Retrospective of making BGM player in my office

FYI: BGM means Background Music.

Idea comes from

Our office have enjoyed playing music at all times, it makes to focus and obsess over the quality of the work. There was a bluetooth speaker in the back-office team and a speaker in the dev team, playing music using YouTube, or such online music streaming services through bluetooth paired computers. Everything was good, but I found out that there were some problems that I could solve:

People saying that "I requested for ***".

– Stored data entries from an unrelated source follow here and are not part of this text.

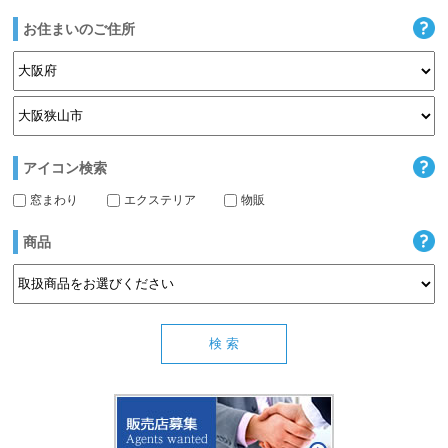
お住まいのご住所
アイコン検索
窓まわり
エクステリア
物販
商品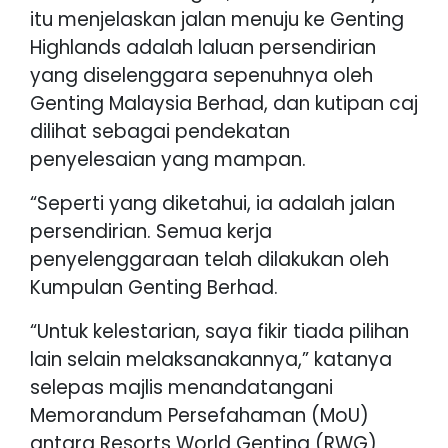
itu menjelaskan jalan menuju ke Genting
Highlands adalah laluan persendirian
yang diselenggara sepenuhnya oleh
Genting Malaysia Berhad, dan kutipan caj
dilihat sebagai pendekatan
penyelesaian yang mampan.
“Seperti yang diketahui, ia adalah jalan
persendirian. Semua kerja
penyelenggaraan telah dilakukan oleh
Kumpulan Genting Berhad.
“Untuk kelestarian, saya fikir tiada pilihan
lain selain melaksanakannya,” katanya
selepas majlis menandatangani
Memorandum Persefahaman (MoU)
antara Resorts World Genting (RWG)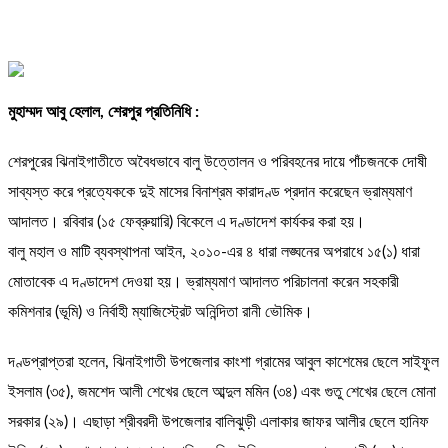
মুহাম্মদ আবু হেলাল, শেরপুর প্রতিনিধি :
শেরপুরের ঝিনাইগাতীতে অবৈধভাবে বালু উত্তোলন ও পরিবহনের দায়ে পাঁচজনকে দোষী
সাব্যস্ত করে প্রত্যেককে দুই মাসের বিনাশ্রম কারাদণ্ড প্রদান করেছেন ভ্রাম্যমাণ
আদালত। রবিবার (১৫ ফেব্রুয়ারি) বিকেলে এ দণ্ডাদেশ কার্যকর করা হয়।
বালু মহাল ও মাটি ব্যবস্থাপনা আইন, ২০১০-এর ৪ ধারা লঙ্ঘনের অপরাধে ১৫(১) ধারা
মোতাবেক এ দণ্ডাদেশ দেওয়া হয়। ভ্রাম্যমাণ আদালত পরিচালনা করেন সহকারী
কমিশনার (ভূমি) ও নির্বাহী ম্যাজিস্ট্রেট অনিন্দিতা রানী ভৌমিক।
দণ্ডপ্রাপ্তরা হলেন, ঝিনাইগাতী উপজেলার কাংশা গ্রামের আবুল কাশেমের ছেলে সাইফুল
ইসলাম (৩৫), জমশেদ আলী শেখের ছেলে আব্দুল মমিন (৩৪) এবং গুতু শেখের ছেলে মোনা
সরকার (২৯)। এছাড়া শ্রীবরদী উপজেলার বালিঝুড়ী এলাকার জাফর আলীর ছেলে হানিফ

Not all people are satisfied with the playlist, because of this, people sometimes request songs to the slack channel named #_bgm, which means someone has to play this songs when the song currently playing is ended.
At least one person must be responsible for playing, and managing playlist. we call them either "designated person" or "player" in this article from here.
Sometimes people can't pay attention because of the volume, so they objected to loud noise then the designated person turns down the volume.
The designated people forget to play music once in a while when they are busy. This also applies to some times they have to react to requested music or etc.
People want to know what song is playing right now.
And people want to know who the designated player is.

Idea

So I thought that I would be able to solve these problems in a simple way. I named it "bgmplayer", and the bot "bgmnyan" (브금냥 in Korean). I knew that there was a project so called youtube-dl that can download youtube streams like video and audio, and a project so called ffmpeg that can sanitize streams into normalized audios. I made a working prototype with these projects, and used Slack integration in order to expedite the development process. And look at the progress I had made in one day:

says "<@user> added '김동률-감사' to the playlist. (waiting 4 musics queued)".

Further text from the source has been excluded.